**Work order**
In the records below, find the line containing "evita a perda e até mesmo a duplicação dos" and print it and every line after it exactly, through the end. Skip pictures.
○ ○ ○ ○
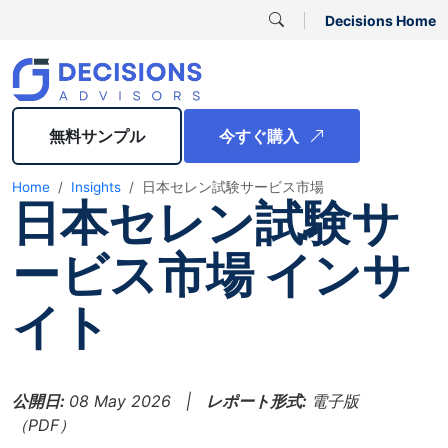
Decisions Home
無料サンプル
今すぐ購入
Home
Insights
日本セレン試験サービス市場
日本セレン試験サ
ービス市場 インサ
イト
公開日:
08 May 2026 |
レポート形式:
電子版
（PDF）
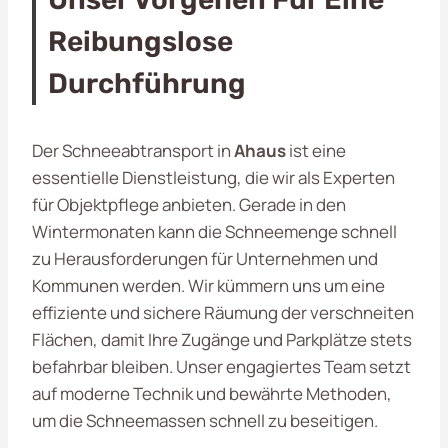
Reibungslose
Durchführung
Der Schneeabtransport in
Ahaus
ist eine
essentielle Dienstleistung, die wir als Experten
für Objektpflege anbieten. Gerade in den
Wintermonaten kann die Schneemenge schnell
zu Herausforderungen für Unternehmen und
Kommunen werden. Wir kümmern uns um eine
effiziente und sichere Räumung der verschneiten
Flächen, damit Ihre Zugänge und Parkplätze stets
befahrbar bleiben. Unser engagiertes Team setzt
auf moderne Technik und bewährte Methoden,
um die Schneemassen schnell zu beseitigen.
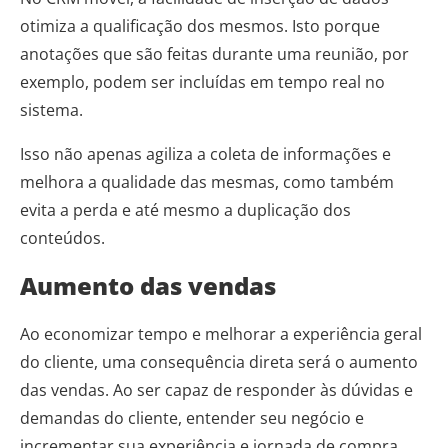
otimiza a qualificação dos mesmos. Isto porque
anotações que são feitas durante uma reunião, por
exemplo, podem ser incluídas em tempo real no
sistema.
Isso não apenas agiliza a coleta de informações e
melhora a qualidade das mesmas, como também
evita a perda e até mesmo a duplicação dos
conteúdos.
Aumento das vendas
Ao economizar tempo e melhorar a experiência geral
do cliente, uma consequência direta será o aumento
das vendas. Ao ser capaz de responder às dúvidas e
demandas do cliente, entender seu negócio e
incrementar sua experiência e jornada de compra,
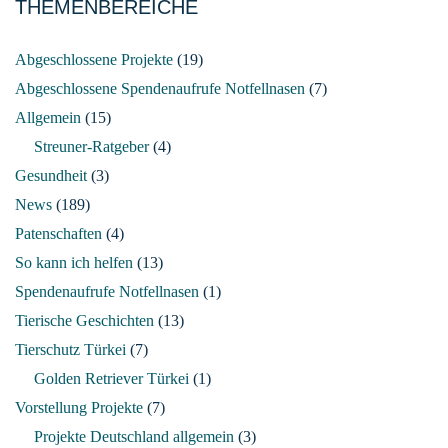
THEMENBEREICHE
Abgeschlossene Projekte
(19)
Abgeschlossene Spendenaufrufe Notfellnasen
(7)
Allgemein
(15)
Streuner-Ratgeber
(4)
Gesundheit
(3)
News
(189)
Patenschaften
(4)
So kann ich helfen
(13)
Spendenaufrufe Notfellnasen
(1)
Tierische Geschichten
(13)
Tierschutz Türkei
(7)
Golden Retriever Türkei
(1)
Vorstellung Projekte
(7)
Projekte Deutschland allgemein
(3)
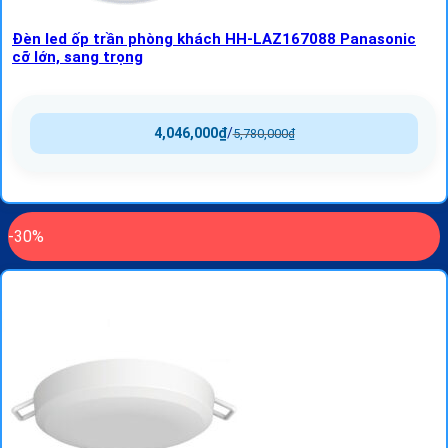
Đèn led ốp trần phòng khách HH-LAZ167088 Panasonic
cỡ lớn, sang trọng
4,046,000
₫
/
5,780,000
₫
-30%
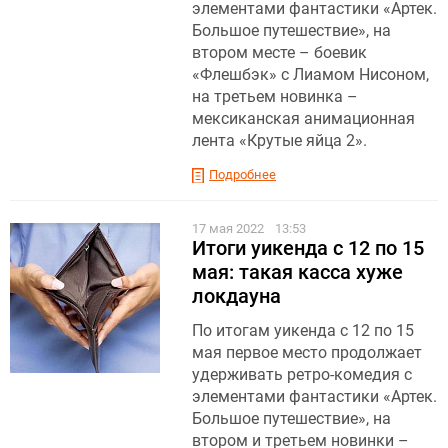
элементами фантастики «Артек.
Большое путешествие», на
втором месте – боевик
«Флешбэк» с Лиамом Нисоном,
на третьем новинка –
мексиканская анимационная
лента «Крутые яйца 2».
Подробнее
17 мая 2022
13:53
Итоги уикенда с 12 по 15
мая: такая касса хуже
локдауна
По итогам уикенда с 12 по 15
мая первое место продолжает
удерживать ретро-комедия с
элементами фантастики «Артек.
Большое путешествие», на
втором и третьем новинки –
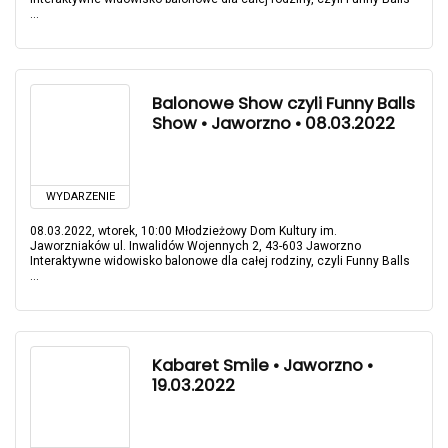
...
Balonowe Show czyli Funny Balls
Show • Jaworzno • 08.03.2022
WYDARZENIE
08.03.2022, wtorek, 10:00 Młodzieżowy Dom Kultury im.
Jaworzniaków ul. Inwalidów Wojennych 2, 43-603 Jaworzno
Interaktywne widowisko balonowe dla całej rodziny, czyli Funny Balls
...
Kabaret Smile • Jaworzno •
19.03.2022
○ ○ ○ ○
**Written reply**
evita a perda e até mesmo a duplicação dos
conteúdos.
Aumento das vendas
Ao economizar tempo e melhorar a experiência geral
do cliente, uma consequência direta será o aumento
das vendas. Ao ser capaz de responder às dúvidas e
demandas do cliente, entender seu negócio e
incrementar sua experiência e jornada de compra,
THEMENBEREICHE
Abgeschlossene Projekte
(19)
Abgeschlossene Spendenaufrufe Notfellnasen
(7)
Allgemein
(15)
Streuner-Ratgeber
(4)
Gesundheit
(3)
News
(189)
Patenschaften
(4)
So kann ich helfen
(13)
Spendenaufrufe Notfellnasen
(1)
Tierische Geschichten
(13)
Tierschutz Türkei
(7)
Golden Retriever Türkei
(1)
Vorstellung Projekte
(7)
Projekte Deutschland allgemein
(3)
Đèn led ốp trần phòng khách HH-LAZ167088 Panasonic
cỡ lớn, sang trọng
4,046,000
₫
/
5,780,000
₫
-30%
элементами фантастики «Артек.
Большое путешествие», на
втором месте – боевик
«Флешбэк» с Лиамом Нисоном,
на третьем новинка –
мексиканская анимационная
лента «Крутые яйца 2».
Подробнее
17 мая 2022
13:53
Итоги уикенда с 12 по 15
мая: такая касса хуже
локдауна
По итогам уикенда с 12 по 15
мая первое место продолжает
удерживать ретро-комедия с
элементами фантастики «Артек.
Большое путешествие», на
втором и третьем новинки –
...
Balonowe Show czyli Funny Balls
Show • Jaworzno • 08.03.2022
WYDARZENIE
08.03.2022, wtorek, 10:00 Młodzieżowy Dom Kultury im.
Jaworzniaków ul. Inwalidów Wojennych 2, 43-603 Jaworzno
Interaktywne widowisko balonowe dla całej rodziny, czyli Funny Balls
...
Kabaret Smile • Jaworzno •
19.03.2022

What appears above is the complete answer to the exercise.